[[ INPUT DATA, beginning ]]

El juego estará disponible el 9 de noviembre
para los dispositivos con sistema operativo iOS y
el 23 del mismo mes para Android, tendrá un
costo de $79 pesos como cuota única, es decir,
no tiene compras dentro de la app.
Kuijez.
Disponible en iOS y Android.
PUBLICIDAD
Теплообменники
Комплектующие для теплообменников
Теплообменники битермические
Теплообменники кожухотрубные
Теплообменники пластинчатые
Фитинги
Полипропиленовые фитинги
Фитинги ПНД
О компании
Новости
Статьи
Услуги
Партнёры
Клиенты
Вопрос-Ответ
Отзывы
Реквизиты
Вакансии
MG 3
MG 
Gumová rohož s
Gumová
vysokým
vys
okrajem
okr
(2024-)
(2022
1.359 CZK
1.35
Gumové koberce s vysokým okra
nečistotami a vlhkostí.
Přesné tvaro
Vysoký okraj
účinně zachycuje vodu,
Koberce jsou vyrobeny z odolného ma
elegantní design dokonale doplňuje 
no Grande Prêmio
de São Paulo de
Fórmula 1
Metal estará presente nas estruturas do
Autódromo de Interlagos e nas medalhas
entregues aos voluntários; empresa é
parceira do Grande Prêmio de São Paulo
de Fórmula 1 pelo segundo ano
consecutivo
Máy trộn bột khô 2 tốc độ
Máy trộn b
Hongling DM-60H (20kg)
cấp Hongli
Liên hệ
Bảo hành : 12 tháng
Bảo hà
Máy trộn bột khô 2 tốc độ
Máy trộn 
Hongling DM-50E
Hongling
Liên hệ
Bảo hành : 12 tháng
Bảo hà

[[ INPUT DATA, end ]]

● **REQUIRED WORK**: I'd like the lines above from the one with "Теплообменники пластинчатые" up to and including the one with "Přesné tvaro" copied exactly, with no other lines.

● **RESPONSE TO THIS TASK**:
Теплообменники пластинчатые
Фитинги
Полипропиленовые фитинги
Фитинги ПНД
О компании
Новости
Статьи
Услуги
Партнёры
Клиенты
Вопрос-Ответ
Отзывы
Реквизиты
Вакансии
MG 3
MG 
Gumová rohož s
Gumová
vysokým
vys
okrajem
okr
(2024-)
(2022
1.359 CZK
1.35
Gumové koberce s vysokým okra
nečistotami a vlhkostí.
Přesné tvaro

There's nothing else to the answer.